Member of the Massachusetts House of Representatives from the 1st Plymouth District
- In office 1997–1999
- Preceded by: Linda Teagan
- Succeeded by: Vinny deMacedo

Personal details
- Born: April 12, 1946 Hackensack, New Jersey
- Died: November 21, 2017 (aged 71) Sagamore Beach, Massachusetts
- Party: Democratic
- Alma mater: Boston University New England School of Law
- Occupation: Attorney Politician

= Joseph Gallitano =

American politician

Joseph R. Gallitano (April 12, 1946 – November 21, 2017) was an American and politician who represented the 1st Plymouth District in the Massachusetts House of Representatives from 1997 to 1999 was and a member of the Plymouth, Massachusetts board of selectmen from 1979 to 1982

Gallitano was born in Hackensack, New Jersey, and graduated from Bogota High School. He attended the Boston University College of Communication where he majored in Public Relations, ran track and rowed crew. After college, he enlisted in the United States Navy and served during the Vietnam War, and he continued serving in the Naval reserves until being honorably discharged in 1972.

After military service, he attended law school at the New England School of Law. He practiced law in Plymouth, Massachusetts for 43 years specializing in labor and employment, governmental relations, land use, and estates and trusts law.

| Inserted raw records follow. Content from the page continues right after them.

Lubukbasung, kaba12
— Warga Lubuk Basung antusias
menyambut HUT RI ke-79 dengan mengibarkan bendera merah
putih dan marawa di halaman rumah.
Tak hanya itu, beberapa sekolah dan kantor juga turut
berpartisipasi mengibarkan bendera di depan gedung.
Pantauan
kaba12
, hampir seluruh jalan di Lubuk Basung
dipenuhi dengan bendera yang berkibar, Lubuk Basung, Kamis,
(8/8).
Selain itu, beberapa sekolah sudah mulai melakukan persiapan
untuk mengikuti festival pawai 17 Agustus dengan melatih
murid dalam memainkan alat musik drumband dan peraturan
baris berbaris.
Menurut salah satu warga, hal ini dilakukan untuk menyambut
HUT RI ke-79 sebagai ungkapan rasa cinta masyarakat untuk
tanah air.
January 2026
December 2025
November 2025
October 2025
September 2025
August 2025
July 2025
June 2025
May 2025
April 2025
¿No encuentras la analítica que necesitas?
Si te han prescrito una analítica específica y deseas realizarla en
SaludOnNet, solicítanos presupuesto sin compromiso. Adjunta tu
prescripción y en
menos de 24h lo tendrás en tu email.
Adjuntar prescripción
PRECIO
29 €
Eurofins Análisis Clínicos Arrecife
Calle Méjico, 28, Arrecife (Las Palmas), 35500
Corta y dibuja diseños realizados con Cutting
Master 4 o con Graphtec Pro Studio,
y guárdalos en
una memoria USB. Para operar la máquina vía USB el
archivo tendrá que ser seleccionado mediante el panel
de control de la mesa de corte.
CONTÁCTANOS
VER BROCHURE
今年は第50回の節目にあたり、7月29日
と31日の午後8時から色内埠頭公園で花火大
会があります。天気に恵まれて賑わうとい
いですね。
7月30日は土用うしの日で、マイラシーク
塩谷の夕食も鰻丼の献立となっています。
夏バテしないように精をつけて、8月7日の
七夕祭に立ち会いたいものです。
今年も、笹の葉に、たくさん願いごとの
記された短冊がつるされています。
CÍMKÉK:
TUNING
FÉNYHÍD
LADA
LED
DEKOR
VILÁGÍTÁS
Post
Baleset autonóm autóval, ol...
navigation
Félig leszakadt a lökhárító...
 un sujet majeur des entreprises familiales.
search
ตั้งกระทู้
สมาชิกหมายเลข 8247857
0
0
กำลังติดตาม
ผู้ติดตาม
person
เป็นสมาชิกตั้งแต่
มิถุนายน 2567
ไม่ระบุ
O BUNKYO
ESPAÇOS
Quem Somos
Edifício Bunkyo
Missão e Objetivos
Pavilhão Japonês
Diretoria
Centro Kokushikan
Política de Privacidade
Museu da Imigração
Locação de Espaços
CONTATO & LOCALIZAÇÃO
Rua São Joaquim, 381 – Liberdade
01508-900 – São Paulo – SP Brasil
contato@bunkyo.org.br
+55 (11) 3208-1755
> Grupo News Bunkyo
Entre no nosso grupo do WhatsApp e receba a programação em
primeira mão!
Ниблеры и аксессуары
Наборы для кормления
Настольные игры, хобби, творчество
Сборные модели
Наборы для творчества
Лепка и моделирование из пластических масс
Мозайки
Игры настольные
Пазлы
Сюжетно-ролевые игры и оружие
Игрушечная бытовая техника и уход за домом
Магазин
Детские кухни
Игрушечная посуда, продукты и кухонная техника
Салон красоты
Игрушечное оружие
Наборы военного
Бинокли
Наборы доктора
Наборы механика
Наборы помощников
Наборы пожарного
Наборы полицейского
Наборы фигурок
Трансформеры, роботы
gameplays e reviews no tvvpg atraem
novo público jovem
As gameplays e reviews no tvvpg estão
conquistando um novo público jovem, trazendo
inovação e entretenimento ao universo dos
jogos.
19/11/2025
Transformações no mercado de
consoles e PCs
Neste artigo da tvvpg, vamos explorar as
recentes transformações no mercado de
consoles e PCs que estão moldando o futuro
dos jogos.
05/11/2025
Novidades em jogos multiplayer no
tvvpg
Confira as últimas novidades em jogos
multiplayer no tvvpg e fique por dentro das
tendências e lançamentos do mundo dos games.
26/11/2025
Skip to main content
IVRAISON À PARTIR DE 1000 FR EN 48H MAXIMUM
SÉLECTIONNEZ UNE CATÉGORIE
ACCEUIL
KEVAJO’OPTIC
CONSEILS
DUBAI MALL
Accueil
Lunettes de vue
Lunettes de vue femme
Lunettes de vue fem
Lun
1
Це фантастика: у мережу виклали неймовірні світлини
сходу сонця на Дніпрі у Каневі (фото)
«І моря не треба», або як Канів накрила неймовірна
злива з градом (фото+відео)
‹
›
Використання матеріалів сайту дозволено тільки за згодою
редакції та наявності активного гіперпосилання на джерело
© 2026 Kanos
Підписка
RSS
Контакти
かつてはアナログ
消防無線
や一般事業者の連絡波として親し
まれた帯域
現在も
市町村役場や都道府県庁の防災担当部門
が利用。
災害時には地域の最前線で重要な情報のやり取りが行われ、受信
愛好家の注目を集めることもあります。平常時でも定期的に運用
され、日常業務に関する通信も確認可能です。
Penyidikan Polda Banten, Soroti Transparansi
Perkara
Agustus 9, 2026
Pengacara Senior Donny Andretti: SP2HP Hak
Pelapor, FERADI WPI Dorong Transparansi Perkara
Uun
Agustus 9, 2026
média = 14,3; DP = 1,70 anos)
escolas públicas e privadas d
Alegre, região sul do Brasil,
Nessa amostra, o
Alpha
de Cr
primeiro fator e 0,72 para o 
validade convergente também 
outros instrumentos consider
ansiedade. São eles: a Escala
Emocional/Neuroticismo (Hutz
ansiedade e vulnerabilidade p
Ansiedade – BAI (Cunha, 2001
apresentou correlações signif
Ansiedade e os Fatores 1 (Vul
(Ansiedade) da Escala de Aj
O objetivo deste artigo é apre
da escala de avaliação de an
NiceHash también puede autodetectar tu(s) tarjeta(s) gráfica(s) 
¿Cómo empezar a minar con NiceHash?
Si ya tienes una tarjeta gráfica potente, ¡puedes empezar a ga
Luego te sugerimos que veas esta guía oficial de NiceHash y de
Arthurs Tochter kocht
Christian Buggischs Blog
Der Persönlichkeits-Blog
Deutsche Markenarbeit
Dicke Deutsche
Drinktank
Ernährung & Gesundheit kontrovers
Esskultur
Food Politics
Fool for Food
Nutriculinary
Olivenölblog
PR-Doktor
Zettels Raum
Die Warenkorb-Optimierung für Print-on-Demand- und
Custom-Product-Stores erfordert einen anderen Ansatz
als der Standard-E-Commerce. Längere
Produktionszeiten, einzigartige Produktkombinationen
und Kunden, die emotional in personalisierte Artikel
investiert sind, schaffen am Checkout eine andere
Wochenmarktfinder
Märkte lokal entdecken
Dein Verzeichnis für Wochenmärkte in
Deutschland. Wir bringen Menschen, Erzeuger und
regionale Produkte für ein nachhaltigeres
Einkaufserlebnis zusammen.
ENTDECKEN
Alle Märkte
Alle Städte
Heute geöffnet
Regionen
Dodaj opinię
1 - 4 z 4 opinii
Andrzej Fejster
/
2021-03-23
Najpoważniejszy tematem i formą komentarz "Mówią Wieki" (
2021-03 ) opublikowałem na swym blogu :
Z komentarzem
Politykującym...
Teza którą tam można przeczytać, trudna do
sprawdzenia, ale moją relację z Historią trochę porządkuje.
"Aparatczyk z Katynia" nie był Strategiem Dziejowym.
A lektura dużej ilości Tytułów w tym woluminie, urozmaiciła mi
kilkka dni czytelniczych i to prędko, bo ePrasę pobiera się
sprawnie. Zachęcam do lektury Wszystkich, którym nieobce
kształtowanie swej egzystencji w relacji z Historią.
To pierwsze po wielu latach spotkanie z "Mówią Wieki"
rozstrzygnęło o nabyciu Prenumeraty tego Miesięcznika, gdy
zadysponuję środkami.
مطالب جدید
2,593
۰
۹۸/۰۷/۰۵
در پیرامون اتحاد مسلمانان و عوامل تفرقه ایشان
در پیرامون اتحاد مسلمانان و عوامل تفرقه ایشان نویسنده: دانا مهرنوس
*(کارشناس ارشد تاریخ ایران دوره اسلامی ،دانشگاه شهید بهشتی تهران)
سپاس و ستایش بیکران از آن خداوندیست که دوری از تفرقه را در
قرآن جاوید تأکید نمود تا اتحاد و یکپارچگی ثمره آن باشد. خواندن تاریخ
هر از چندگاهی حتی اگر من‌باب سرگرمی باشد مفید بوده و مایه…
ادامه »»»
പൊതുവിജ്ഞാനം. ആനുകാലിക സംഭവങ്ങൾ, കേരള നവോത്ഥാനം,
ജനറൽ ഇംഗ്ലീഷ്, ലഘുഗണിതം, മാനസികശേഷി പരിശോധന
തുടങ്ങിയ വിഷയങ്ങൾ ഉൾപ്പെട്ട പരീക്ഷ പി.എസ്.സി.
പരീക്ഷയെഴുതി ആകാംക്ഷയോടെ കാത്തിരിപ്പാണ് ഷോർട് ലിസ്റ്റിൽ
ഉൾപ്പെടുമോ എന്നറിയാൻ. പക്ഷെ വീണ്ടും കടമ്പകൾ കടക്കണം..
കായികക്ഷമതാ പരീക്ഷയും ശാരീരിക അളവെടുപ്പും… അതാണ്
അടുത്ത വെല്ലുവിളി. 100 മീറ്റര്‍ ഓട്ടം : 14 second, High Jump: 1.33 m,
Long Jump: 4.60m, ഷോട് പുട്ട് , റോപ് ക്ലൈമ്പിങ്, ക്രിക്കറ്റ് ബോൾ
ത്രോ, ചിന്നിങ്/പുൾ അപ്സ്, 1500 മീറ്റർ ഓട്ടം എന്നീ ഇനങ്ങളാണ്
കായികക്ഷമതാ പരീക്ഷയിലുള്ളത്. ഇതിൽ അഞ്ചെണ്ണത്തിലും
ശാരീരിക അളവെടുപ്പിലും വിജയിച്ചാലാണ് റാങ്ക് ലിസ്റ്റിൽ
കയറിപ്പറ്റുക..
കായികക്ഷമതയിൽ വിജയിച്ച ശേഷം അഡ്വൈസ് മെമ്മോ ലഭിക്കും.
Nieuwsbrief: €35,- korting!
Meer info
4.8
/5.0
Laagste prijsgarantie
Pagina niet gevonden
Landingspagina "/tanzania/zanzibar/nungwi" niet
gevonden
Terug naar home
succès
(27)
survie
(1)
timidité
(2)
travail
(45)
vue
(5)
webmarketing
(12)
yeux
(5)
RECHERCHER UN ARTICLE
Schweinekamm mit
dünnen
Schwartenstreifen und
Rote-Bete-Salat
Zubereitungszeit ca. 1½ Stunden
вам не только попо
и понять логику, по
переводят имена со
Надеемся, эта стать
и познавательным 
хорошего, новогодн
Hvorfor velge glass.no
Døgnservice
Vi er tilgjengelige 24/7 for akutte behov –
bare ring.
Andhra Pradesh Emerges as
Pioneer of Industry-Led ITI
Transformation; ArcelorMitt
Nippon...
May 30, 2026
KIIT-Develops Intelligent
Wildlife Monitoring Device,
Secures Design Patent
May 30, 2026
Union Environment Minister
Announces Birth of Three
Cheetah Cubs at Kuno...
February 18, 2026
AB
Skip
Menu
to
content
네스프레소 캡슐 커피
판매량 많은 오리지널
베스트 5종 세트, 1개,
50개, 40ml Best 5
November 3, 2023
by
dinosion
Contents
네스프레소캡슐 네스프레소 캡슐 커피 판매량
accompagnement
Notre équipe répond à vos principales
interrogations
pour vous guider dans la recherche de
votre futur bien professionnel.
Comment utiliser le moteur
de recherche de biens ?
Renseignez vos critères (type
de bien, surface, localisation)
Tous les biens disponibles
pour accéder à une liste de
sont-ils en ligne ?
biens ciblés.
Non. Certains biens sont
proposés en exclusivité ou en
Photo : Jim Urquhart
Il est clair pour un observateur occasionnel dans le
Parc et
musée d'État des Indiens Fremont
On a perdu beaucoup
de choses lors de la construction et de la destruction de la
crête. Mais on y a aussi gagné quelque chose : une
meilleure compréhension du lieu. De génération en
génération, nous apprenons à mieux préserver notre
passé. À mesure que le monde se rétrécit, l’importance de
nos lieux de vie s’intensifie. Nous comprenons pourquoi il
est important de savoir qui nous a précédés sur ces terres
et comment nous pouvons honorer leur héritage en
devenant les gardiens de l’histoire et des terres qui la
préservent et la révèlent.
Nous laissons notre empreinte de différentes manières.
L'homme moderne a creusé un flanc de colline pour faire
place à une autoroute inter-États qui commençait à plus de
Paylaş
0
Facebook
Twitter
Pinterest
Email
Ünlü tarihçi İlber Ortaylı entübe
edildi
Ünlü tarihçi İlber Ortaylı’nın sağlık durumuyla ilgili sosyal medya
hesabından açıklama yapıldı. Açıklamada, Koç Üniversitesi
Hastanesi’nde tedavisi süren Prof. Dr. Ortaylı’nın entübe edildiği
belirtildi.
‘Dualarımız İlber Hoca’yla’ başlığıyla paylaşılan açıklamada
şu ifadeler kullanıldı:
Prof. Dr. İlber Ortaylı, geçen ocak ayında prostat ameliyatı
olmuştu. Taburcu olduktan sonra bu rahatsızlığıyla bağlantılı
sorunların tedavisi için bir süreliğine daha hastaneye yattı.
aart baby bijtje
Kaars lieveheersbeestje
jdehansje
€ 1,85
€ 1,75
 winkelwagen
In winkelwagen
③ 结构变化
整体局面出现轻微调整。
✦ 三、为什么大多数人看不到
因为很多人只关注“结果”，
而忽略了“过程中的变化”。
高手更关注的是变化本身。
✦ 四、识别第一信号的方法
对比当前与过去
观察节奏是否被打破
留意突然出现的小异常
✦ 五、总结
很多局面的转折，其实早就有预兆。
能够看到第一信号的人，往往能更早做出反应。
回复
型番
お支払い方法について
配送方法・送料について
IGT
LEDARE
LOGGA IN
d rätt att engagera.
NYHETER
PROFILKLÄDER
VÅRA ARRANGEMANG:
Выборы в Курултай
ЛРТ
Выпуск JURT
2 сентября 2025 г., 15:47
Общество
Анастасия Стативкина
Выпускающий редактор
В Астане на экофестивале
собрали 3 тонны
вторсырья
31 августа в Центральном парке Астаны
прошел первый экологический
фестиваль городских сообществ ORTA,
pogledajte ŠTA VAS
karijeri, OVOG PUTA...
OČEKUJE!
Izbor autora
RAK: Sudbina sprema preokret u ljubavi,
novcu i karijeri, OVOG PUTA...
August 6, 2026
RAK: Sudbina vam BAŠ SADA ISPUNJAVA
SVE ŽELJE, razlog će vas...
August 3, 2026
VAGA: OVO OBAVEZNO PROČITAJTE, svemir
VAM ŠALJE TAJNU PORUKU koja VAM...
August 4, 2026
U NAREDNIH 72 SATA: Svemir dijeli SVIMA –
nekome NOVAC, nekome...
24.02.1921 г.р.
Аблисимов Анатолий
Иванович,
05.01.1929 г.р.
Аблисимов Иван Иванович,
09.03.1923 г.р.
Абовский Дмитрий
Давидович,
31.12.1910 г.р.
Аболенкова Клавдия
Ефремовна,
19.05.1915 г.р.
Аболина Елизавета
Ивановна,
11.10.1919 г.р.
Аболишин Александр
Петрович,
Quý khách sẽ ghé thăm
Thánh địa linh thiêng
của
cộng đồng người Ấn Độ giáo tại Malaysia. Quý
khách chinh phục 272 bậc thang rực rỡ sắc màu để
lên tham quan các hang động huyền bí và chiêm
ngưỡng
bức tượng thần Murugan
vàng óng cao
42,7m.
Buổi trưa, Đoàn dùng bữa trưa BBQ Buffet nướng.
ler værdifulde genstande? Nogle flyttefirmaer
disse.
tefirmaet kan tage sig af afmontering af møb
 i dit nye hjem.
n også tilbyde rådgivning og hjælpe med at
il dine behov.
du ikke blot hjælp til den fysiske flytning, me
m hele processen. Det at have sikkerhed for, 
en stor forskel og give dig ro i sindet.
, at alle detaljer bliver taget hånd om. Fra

After unsuccessful campaigns in 1980 and 1994, when he won the Democratic primary but lost the general election, Gallitano was elected to the Massachusetts State Representative for the First Plymouth District in 1996. He served 2 years and lost re-election by 11 votes in 1998. He was appointed the first House Historian of the Massachusetts State House. He also served as a Selectman for the town of Plymouth from 1979 to 1982 and was appointed town counsel for the town of Kingston.